Es ist auch wichtig, Anomalien in den Interaktionen zwischen privilegierten Entitäten zu bestimmen. Eine gegebene Zugriffsanfrage wird mit der Zugriffshistorie verglichen, um den Abstand zum normalen Gruppenabstand zu bestimmen. Die Beobachtungen konzentrieren sich auf die Anomalien, die Auswirkungen und Konsequenzen auf die Sicherheit haben.

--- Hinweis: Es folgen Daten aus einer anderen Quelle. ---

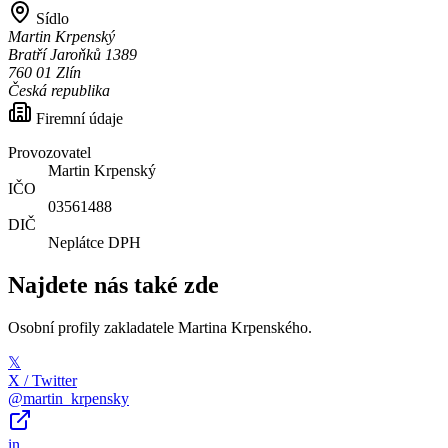
Sídlo
Martin Krpenský
Bratří Jaroňků 1389
760 01 Zlín
Česká republika
Firemní údaje
Provozovatel
Martin Krpenský
IČO
03561488
DIČ
Neplátce DPH
Najdete nás také zde
Osobní profily zakladatele Martina Krpenského.
𝕏
X / Twitter
@martin_krpensky
in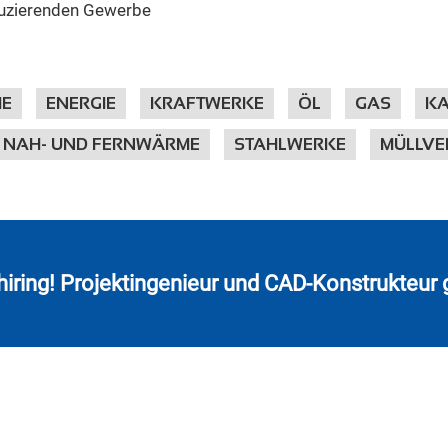
oduzierenden Gewerbe
IE
ENERGIE
KRAFTWERKE
ÖL
GAS
KA
NAH- UND FERNWÄRME
STAHLWERKE
MÜLLV
hiring! Projektingenieur und CAD-Konstrukteur 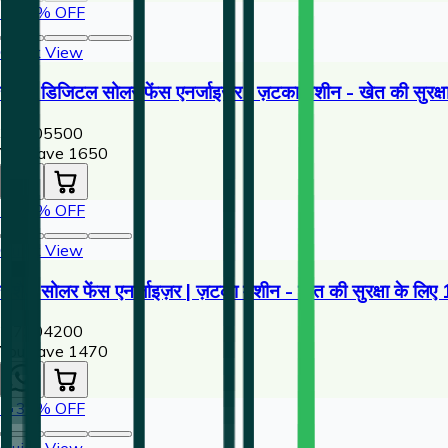
🔥
30
% OFF
Quick View
राशैल डिजिटल सोलर फेंस एनर्जाइज़र | ज़टका मशीन - खेत की सुरक्षा
3,850
5500
You save ₹
1650
🔥
35
% OFF
Quick View
राशैल सोलर फेंस एनर्जाइज़र | ज़टका मशीन - खेत की सुरक्षा के लि
2,730
4200
You save ₹
1470
🔥
33
% OFF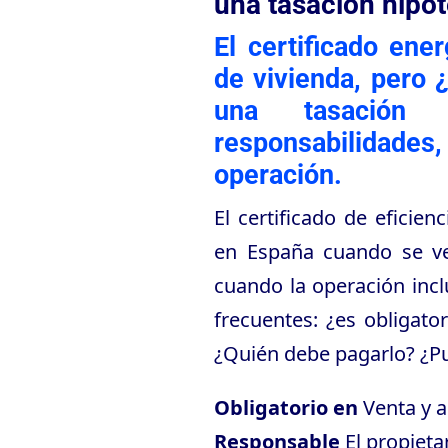
una tasación hipot
El certificado ener
de vivienda, pero 
una tasación 
responsabilidade
operación.
El certificado de eficie
en España cuando se ve
cuando la operación incl
frecuentes: ¿es obligato
¿Quién debe pagarlo? ¿Pue
Obligatorio en
Venta y a
Responsable
El propieta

Schneller und detaillierter Einblick in den privilegierten Zugang nötig

Es ist von entscheidender Bedeutung, dass die Überwachung von Cloud-nativen und hybriden Cloud-Umgebungen sowie die Bestimmung der Korrelation von Daten und Kontext in verwertbare Informationen für Sicherheitsanalytiker erfolgt. Dies bedeutet nicht nur die Überwachung der Hosts und des Netzwerks, sondern auch das Verständnis, wie der privilegierte Zugang innerhalb einer Organisation zwischen lokalen Netzwerken, privaten Rechenzentren und Cloud-Instanzen erfolgt.

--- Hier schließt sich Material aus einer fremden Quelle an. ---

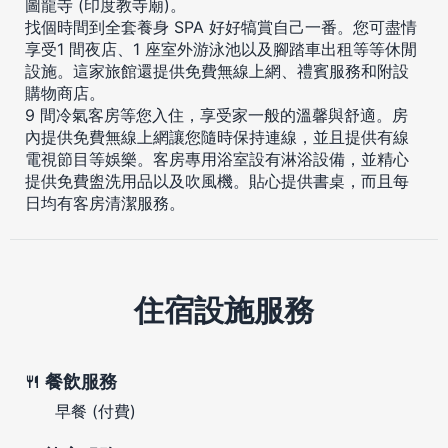
圖龍寺 (印度教寺廟)。
找個時間到全套養身 SPA 好好犒賞自己一番。您可盡情
享受1 間夜店、1 座室外游泳池以及腳踏車出租等等休閒
設施。這家旅館還提供免費無線上網、禮賓服務和附設
購物商店。
9 間冷氣客房等您入住，享受家一般的溫馨與舒適。房
內提供免費無線上網讓您隨時保持連線，並且提供有線
電視節目等娛樂。客房專用浴室設有淋浴設備，並精心
提供免費盥洗用品以及吹風機。貼心提供書桌，而且每
日均有客房清潔服務。
住宿設施服務
餐飲服務
早餐 (付費)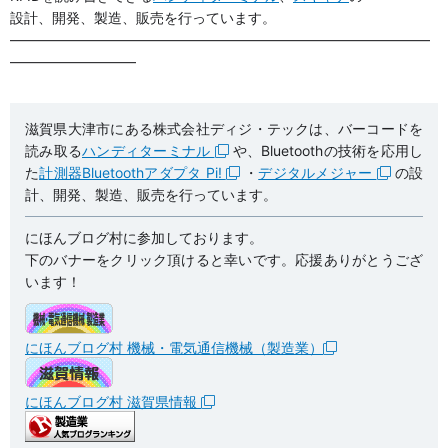
設計、開発、製造、販売を行っています。
——————————————————————————————
—————————
滋賀県大津市にある株式会社ディジ・テックは、バーコードを
読み取る
ハンディターミナル
や、Bluetoothの技術を応用し
た
計測器Bluetoothアダプタ Pi!
・
デジタルメジャー
の設
計、開発、製造、販売を行っています。
にほんブログ村に参加しております。
下のバナーをクリック頂けると幸いです。応援ありがとうござ
います！
にほんブログ村 機械・電気通信機械（製造業）
にほんブログ村 滋賀県情報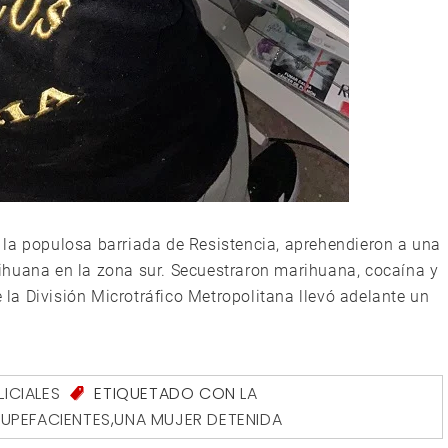
 la populosa barriada de Resistencia, aprehendieron a una
ihuana en la zona sur. Secuestraron marihuana, cocaína y
e la División Microtráfico Metropolitana llevó adelante un
LICIALES
ETIQUETADO CON
LA
UPEFACIENTES
,
UNA MUJER DETENIDA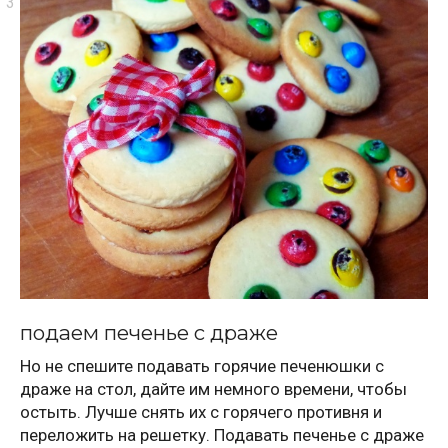
подаем печенье с драже
Но не спешите подавать горячие печенюшки с
драже на стол, дайте им немного времени, чтобы
остыть. Лучше снять их с горячего противня и
переложить на решетку. Подавать печенье с драже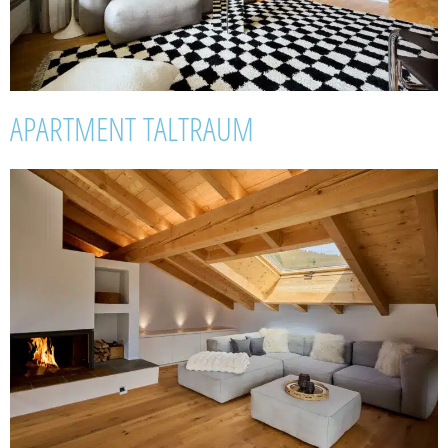
APARTMENT TALTRAUM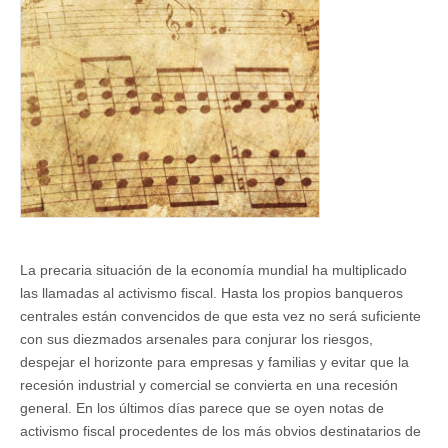
La precaria situación de la economía mundial ha multiplicado
las llamadas al activismo fiscal. Hasta los propios banqueros
centrales están convencidos de que esta vez no será suficiente
con sus diezmados arsenales para conjurar los riesgos,
despejar el horizonte para empresas y familias y evitar que la
recesión industrial y comercial se convierta en una recesión
general. En los últimos días parece que se oyen notas de
activismo fiscal procedentes de los más obvios destinatarios de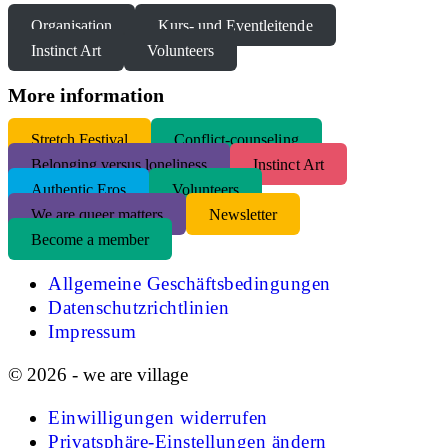
Organisation
Kurs- und Eventleitende
Instinct Art
Volunteers
More information
S
tretch Festival
Conflict-counseling
Belonging versus loneliness
Instinct Art
Authentic Eros
Volunteers
We are queer matters
Newsletter
Become a member
Allgemeine Geschäftsbedingungen
Datenschutzrichtlinien
Impressum
© 2026 - we are village
Einwilligungen widerrufen
Privatsphäre-Einstellungen ändern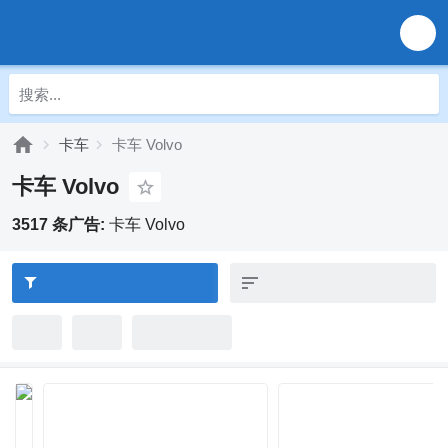
卡车
卡车 Volvo
卡车 Volvo
3517 条广告:
卡车 Volvo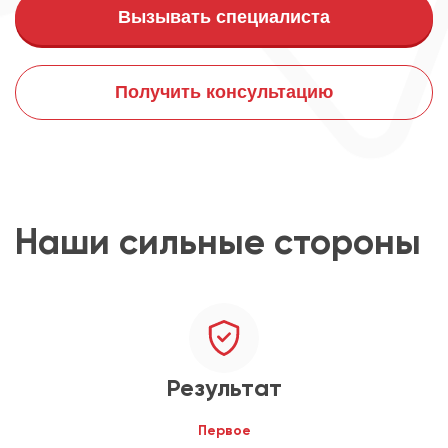
Вызывать специалиста
Получить консультацию
Наши сильные стороны
Результат
Первое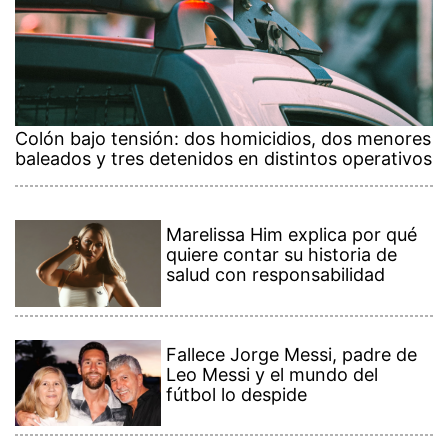
Colón bajo tensión: dos homicidios, dos menores
baleados y tres detenidos en distintos operativos
Marelissa Him explica por qué
quiere contar su historia de
salud con responsabilidad
Fallece Jorge Messi, padre de
Leo Messi y el mundo del
fútbol lo despide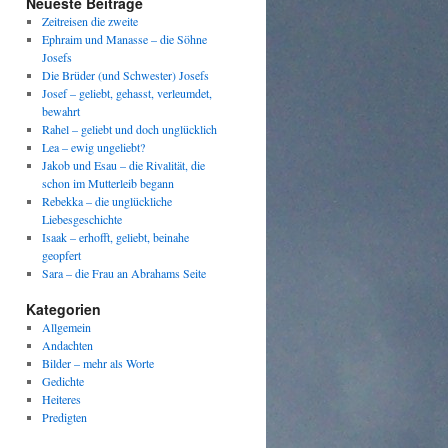
Neueste Beiträge
Zeitreisen die zweite
Ephraim und Manasse – die Söhne
Josefs
Die Brüder (und Schwester) Josefs
Josef – geliebt, gehasst, verleumdet,
bewahrt
Rahel – geliebt und doch unglücklich
Lea – ewig ungeliebt?
Jakob und Esau – die Rivalität, die
schon im Mutterleib begann
Rebekka – die unglückliche
Liebesgeschichte
Isaak – erhofft, geliebt, beinahe
geopfert
Sara – die Frau an Abrahams Seite
Kategorien
Allgemein
Andachten
Bilder – mehr als Worte
Gedichte
Heiteres
Predigten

Der Einblick in den privilegierten Zugang und anderes Angriffsverhalten setzt Tools voraus, die auf mehrere Datenquellen zurückgreifen. Durch die Kombination von Bedrohungsdaten aus der Cloud mit den vor Ort erfassten Netzwerkdaten lassen sich verdächtige Vorgänge wesentlich früher erkennen. Die Angreifer können gestoppt werden, bevor sie sich im Netzwerk weiter vorarbeiten und größeren Schaden verursachen.

Andreas Müller
Andreas Müller,Quelle: Vectra

Die Studie von Vectra unterstreicht vor allem die Rolle des privilegierten Zugangs als wesentlicher Faktor für die seitliche Bewegung bei Cyberattacken. Die Erkenntnisse verdeutlichen, wie wichtig der schnelle und detaillierte Einblick in privilegierte Zugangsaktivitäten und andere Verhaltensweisen von Angreifern ist. Erst wenn das Sicherheitsteam auf externe Bedrohungsdaten aus der Cloud mit den Netzwerkdaten vor Ort kombiniert, ist es möglich, eins und eins zusammenzuzählen.
Verdächtige Vorgänge lassen sich schneller erkennen und priorisieren. Die Angreifer werden rechtzeitig gestoppt, bevor sie kritische Bereiche des Netzwerks erreichen und an sensible Daten gelangen. (rhh)

Andreas Müller ist Director DACH bei Vectra.